È cominciata in sordina la carriera politica di Giuseppe Conte: all’inizio era solo “uno vicino alle idee dei 5 Stelle”, un possibile ministro del governo pentastellato nel caso in cui il MoVimento di Grillo fosse riuscito a vincere le elezioni. Poi è diventato il “premier mediatore” tra Luigi Di Maio e Matteo Salvini, a capo dell’ormai defunto governo giallo-verde. Un «burattino mosso da Salvini e Di Maio», come lo appellavano in Europa (ma anche in Italia) solo fino a poche settimane fa; «la più grande fake news vivente», un premier che «non decide, non conta, non governa», un premier per cui «il G7 è dopolavoro», attaccavano dalle più famose fronde del Partito Democratico; il «vice dei suoi vice», infierivano analisti e commentatori su giornali e televisioni, che rincaravano: uno che ha sempre e solo difeso «gli interessi milionari di grandi aziende… Altro che avvocato del popolo!». Accuse pesanti, ora mezze o interamente rimangiate, con troppa nonchalance trasformate in pacche sulle spalle e acclamazioni, elevando a rango di grande statista quello che oggi è riuscito nella non facile impresa di essere, nello stesso tempo, tanto ex- quanto neo-presidente del nostro governo.

 

Quando Giuseppe Conte era un burattino (Vauro)
Quando Giuseppe Conte era un burattino (Vauro)
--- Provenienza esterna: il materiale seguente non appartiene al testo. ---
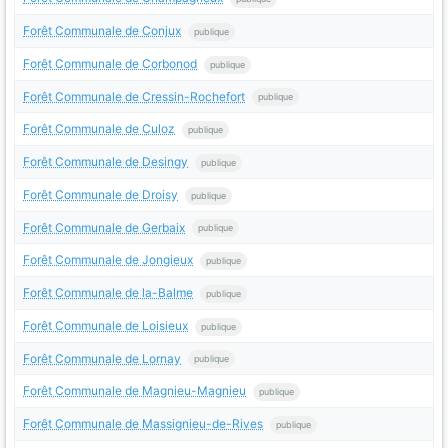
Forêt Communale de Conjux
publique
Forêt Communale de Corbonod
publique
Forêt Communale de Cressin-Rochefort
publique
Forêt Communale de Culoz
publique
Forêt Communale de Desingy
publique
Forêt Communale de Droisy
publique
Forêt Communale de Gerbaix
publique
Forêt Communale de Jongieux
publique
Forêt Communale de la-Balme
publique
Forêt Communale de Loisieux
publique
Forêt Communale de Lornay
publique
Forêt Communale de Magnieu-Magnieu
publique
Forêt Communale de Massignieu-de-Rives
publique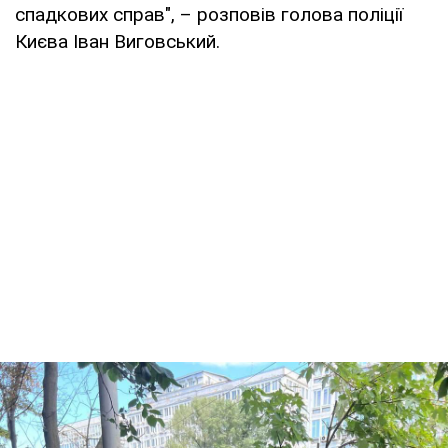
спадкових справ", – розповів голова поліції
Києва Іван Виговський.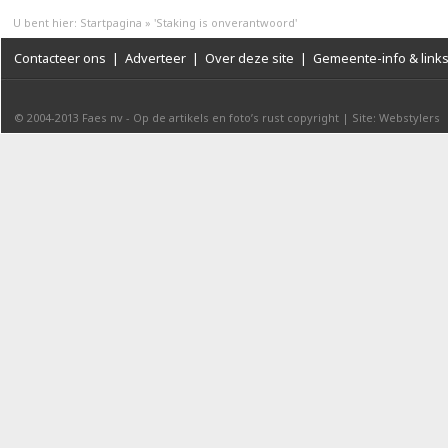
U bent hier:
Startpagina
»
'Staking is onverantwoord'
Contacteer ons
|
Adverteer
|
Over deze site
|
Gemeente-info & link
© 2004-2013
Faes nv
-
Op de artikels en foto’s rust copyright
|
Site: Webstylers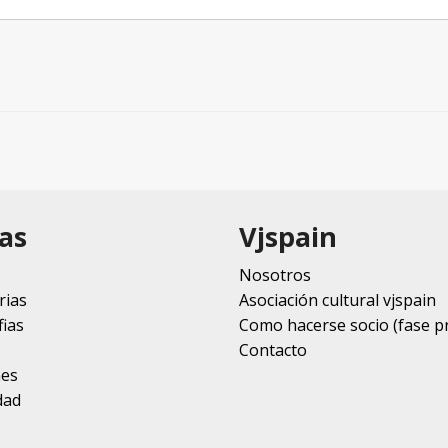
as
Vjspain
Nosotros
rias
Asociación cultural vjspain
ias
Como hacerse socio (fase p
Contacto
nes
dad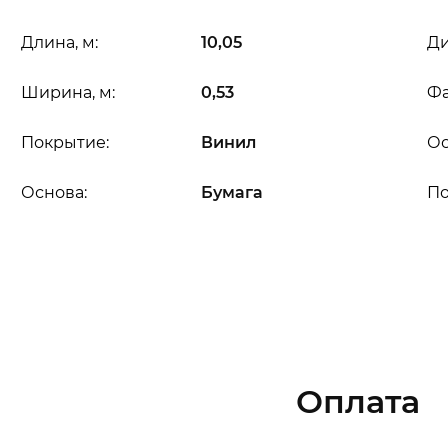
Длина, м:
10,05
Ди
Ширина, м:
0,53
Фа
Покрытие:
Винил
Ос
Основа:
Бумага
П
Оплата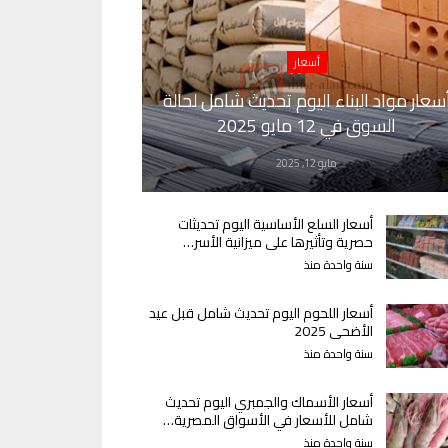
أسعار
سعار مواد البناء اليوم تحديث شامل لحالة
السوق في 12 مايو 2025
مايو 12, 2025
أسعار السلع الأساسية اليوم تحديثات
حصرية وتأثيرها على ميزانية الأسر…
سنة واحدة منذ
أسعار اللحوم اليوم تحديث شامل قبل عيد
الأضحى 2025
سنة واحدة منذ
أسعار الأسماك والجمبري اليوم تحديث
شامل للأسعار في الأسواق المصرية…
سنة واحدة منذ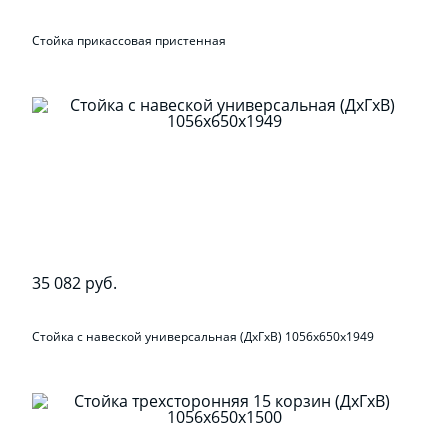
Стойка прикассовая пристенная
35 082 руб.
Стойка с навеской универсальная (ДхГхВ) 1056х650х1949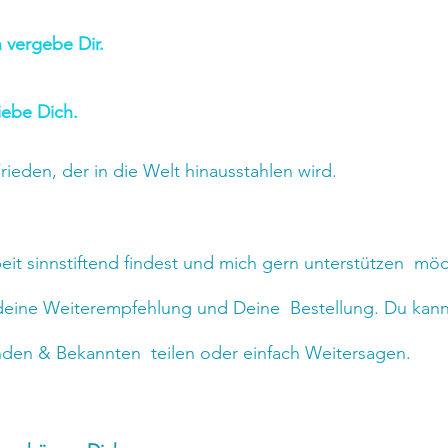
h vergebe Dir.
liebe Dich.
rieden, der in die Welt hinausstahlen wird.
t sinnstiftend findest und mich gern unterstützen  möc
 deine Weiterempfehlung und Deine  Bestellung. Du kann
nden & Bekannten  teilen oder einfach Weitersagen.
«Sarò l’avvocato del popolo italiano», aveva detto Conte quando aveva ricevuto l’incarico di formare un governo l’anno scorso. Sarebbe stato il «governo del cambiamento», diceva durante il discorso di insediamento al Senato, perché, come ribadiva nella conferenza stampa del 3 giugno, quella del famoso “ultimatum” a Di Maio e Salvini cui non sono seguite né le risposte auspicate da Conte né le azioni da egli stesso minacciate, era necessario «invertire gli indirizzi politici perseguiti dalle forze che avevano governato sino al giorno prima e che non erano state capaci di interpretare e intercettare le istanze, i bisogni e anche le paure dei cittadini». E adesso con quelle “forze incapaci” che negli ultimi 14 mesi hanno mosso le più spietate critiche al governo e all’operato di chi lo presiedeva, con quel Partito Democratico che è lapalissiano emblema dell’establishment italiano e dello status quo che si contrappone al cambiamento, Giuseppe Conte si appresta a formare una squadra per il nuovo «governo della novità».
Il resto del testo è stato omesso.